START Given information
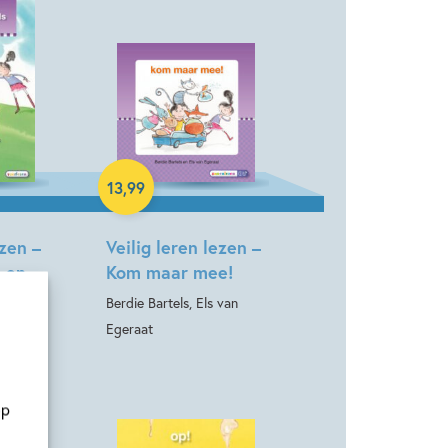
Hardcover
13
,
99
ezen –
Veilig leren lezen –
s en
Kom maar mee!
ls
Berdie Bartels, Els van
 van
Egeraat
op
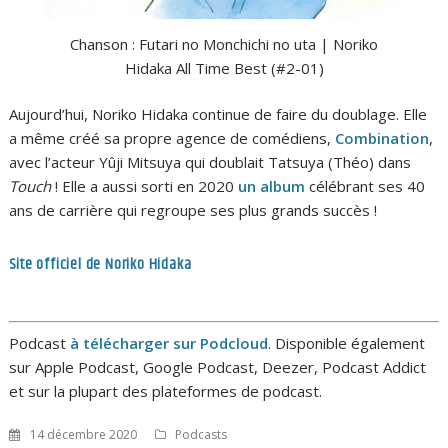
Chanson : Futari no Monchichi no uta | Noriko
Hidaka All Time Best (#2-01)
Aujourd’hui, Noriko Hidaka continue de faire du doublage. Elle
a même créé sa propre agence de comédiens,
Combination
,
avec l’acteur Yûji Mitsuya qui doublait Tatsuya (Théo) dans
Touch
! Elle a aussi sorti en 2020
un album
célébrant ses 40
ans de carrière qui regroupe ses plus grands succès !
Site officiel de Noriko Hidaka
Podcast
à
télécharger sur Podcloud
. Disponible également
sur Apple Podcast, Google Podcast, Deezer, Podcast Addict
et sur la plupart des plateformes de podcast.
14 décembre 2020
Podcasts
END Given information
▸ Problem statement
Once the pictures are set aside, repeat the data above exactly.

▸ Result of the exercise
Hardcover
13
,
99
ezen –
Veilig leren lezen –
s en
Kom maar mee!
ls
Berdie Bartels, Els van
 van
Egeraat
op
Chanson : Futari no Monchichi no uta | Noriko
Hidaka All Time Best (#2-01)
Aujourd’hui, Noriko Hidaka continue de faire du doublage. Elle
a même créé sa propre agence de comédiens,
Combination
,
avec l’acteur Yûji Mitsuya qui doublait Tatsuya (Théo) dans
Touch
! Elle a aussi sorti en 2020
un album
célébrant ses 40
ans de carrière qui regroupe ses plus grands succès !
Site officiel de Noriko Hidaka
Podcast
à
télécharger sur Podcloud
. Disponible également
sur Apple Podcast, Google Podcast, Deezer, Podcast Addict
et sur la plupart des plateformes de podcast.
14 décembre 2020
Podcasts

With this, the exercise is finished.